Vous êtes forcément au courant, car cela n’a pu échapper à personne avec le battage médiatique de ces derniers jours : en maths, ça ne va pas pour les Français. Pas du tout, même; Et encore, attendez que PISA sorte ses conclusions dans deux jours, ça va tanguer ! En ce qui me concerne, je me surprends à éviter les journaux… Trop c’est trop. Pourtant, il y a du bon, y compris dans ce que j’ai collé là, juste en-dessous. Mais là, je frôle la surcharge cognitive aggravée.

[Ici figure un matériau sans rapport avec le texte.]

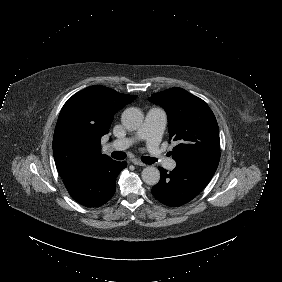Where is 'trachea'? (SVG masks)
I'll return each mask as SVG.
<instances>
[{"instance_id": "1", "label": "trachea", "mask_w": 282, "mask_h": 282, "mask_svg": "<svg viewBox=\"0 0 282 282\" xmlns=\"http://www.w3.org/2000/svg\"><path fill=\"white\" fill-rule=\"evenodd\" d=\"M111 157H113L117 160H124L126 158V153L114 151V152L111 153ZM141 160H142V162H144L148 165H151V164L156 163L158 161L157 158L148 157V156H142Z\"/></svg>"}]
</instances>
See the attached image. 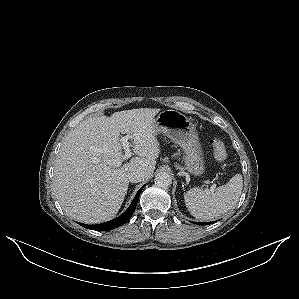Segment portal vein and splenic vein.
I'll return each mask as SVG.
<instances>
[{"mask_svg":"<svg viewBox=\"0 0 299 299\" xmlns=\"http://www.w3.org/2000/svg\"><path fill=\"white\" fill-rule=\"evenodd\" d=\"M131 138L130 135H126L124 137H122L120 139L121 143H122V146L124 148V152L125 154L122 156V161L124 160H127L131 157V149H130V146L131 144L128 142V140ZM121 162L117 163V164H120ZM216 188V185L215 184H212L211 188H210V191L213 192L214 189Z\"/></svg>","mask_w":299,"mask_h":299,"instance_id":"1","label":"portal vein and splenic vein"}]
</instances>
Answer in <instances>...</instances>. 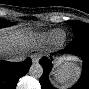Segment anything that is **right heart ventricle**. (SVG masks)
Returning a JSON list of instances; mask_svg holds the SVG:
<instances>
[{"label":"right heart ventricle","mask_w":89,"mask_h":89,"mask_svg":"<svg viewBox=\"0 0 89 89\" xmlns=\"http://www.w3.org/2000/svg\"><path fill=\"white\" fill-rule=\"evenodd\" d=\"M63 37H64L63 31L57 29V30H53L47 33L44 36V39L47 42L56 43V42H60L63 39Z\"/></svg>","instance_id":"obj_1"}]
</instances>
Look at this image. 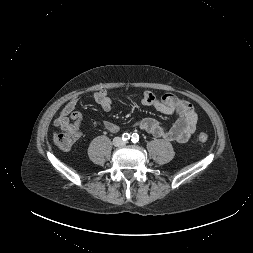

Ce qui est rassurant, c’est que tout le monde a sa solution, tout le monde sait quoi faire. Ce qui est moins rassurant, c’est que personne ne propose la même chose. Et puis surtout, si une solution simple existait, on peut supposer qu’elle aurait déjà émergé. Mais tant de facteurs sont impliqués, imbriqués, et les représentations mentales liées au problème sont tellement ancrées, que tout cela ne peut évoluer ni rapidement, ni sans une réflexion à tous les niveaux, sans concession, sans misérabilisme. Forcément, c’est pas gagné.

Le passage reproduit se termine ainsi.